18 killed, 200 missing in Himalayan avalanche

World

Published: 2021-02-08 16:34

Last Updated: 2024-04-30 23:55


Photo: The Independent
Photo: The Independent

 

It was confirmed that 18 people were killed Monday and 200 others were missing after an avalanche in the Himalayas caused a river to flood, inundating two power stations and eroding bridges and roads.

"There was a cloud of dust as the water gushed out. The ground shook like an earthquake," Om Agarwal, a resident of the area, told Indian TV.

On Monday, the state government of Uttarakhand announced that 18 bodies had been found, and Prime Minister Trivandra Singh Rawat said at least 200 people were still missing.

Most of the missing were working in the two power plants. Some were stuck in two tunnels blocked by floods, mud and rocks.

Rawat told reporters, "If this accident happened in the evening, after the end of working hours, the situation would not have been this bad because the workers at the two sites and their surroundings would have been at home."

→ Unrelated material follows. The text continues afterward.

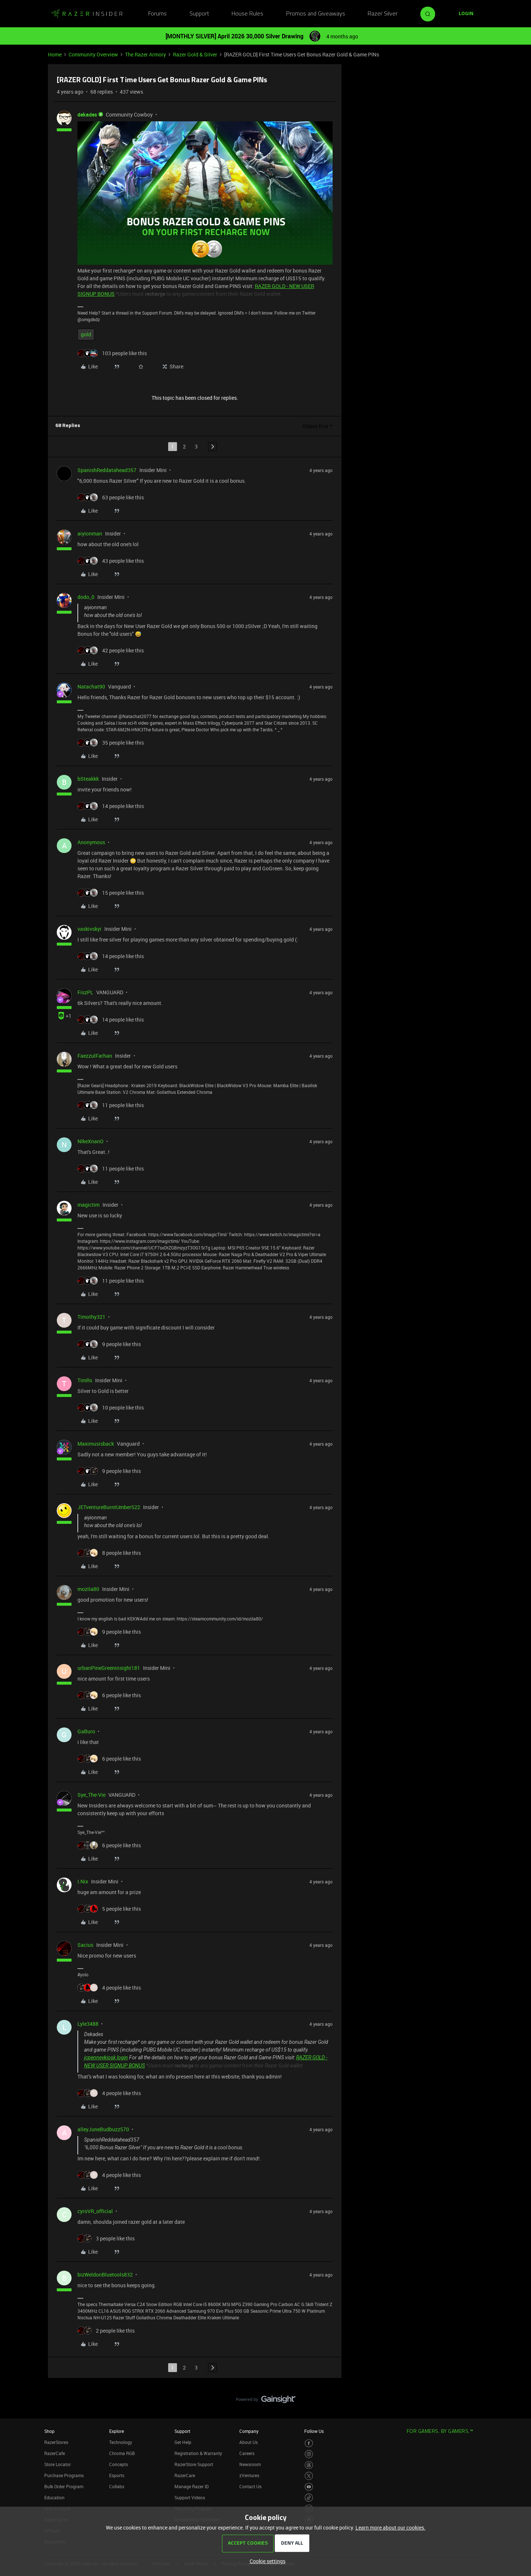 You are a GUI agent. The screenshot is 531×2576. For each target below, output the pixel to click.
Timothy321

Pius Rotella, a disaster management official, told AFP that 12 people were rescued from one of the tunnels on Sunday, but 25 to 35 others were still trapped in the second tunnel.

As the main road washed away, rescuers had to use ropes to reach the entrance. Also, emergency workers were using heavy machinery to remove tons of rocks.

"An area of up to 80 meters inside the tunnel has been cleared. It looks like there are still about 100 meters of debris that needs to be cleared," said Vivek Kumar Pandey, another disaster management official.

Hundreds of rescue workers resumed the search early Monday, including disaster response teams, the army and marine diving teams.

Dozens of mobile phone videos that were circulated on social media showed a massive flow of water through a narrow valley below the power plant, destroying roads and bridges.

"We were working 300 meters inside the tunnel," said Rajesh Kumar, 28, a survivor of the accident.

"Suddenly we heard whistling and screaming officials asking us to get out."

"We started running to try to get out, but the water poured in. It was like scenes from a Hollywood movie. We thought we would not survive," he told AFP.

Authorities initially said that the cause of the accident was the breakage of an ice mass in a river, but the cause may be a phenomenon called Lake Glacier Explosive Flood (GLF).

In recent years, glaciers in the region have been shrinking at a rapid pace due to climate change, but experts say building hydroelectric power plants could also be a factor.

In 2013, devastating monsoon floods in the state killed 6,000 people and led to calls for a review of development projects in Uttarakhand, which has a population of 10 million and is located on the borders of Tibet and Nepal.

Vimlindo Jha, who founded the Soisha Group, an environmental non-governmental organization, said the disaster is a "sad reminder" of the effects of climate change and the "unbalanced growth of roads, railways and power stations in environmentally fragile areas."

A study in 2019 showed that two-thirds of the world's Himalayan glaciers, the "third pole," could melt by the year 2100 if global emissions were not sharply reduced.

The region's glaciers are an important source of water for hundreds of millions of people, and they feed many of the world's most important river systems.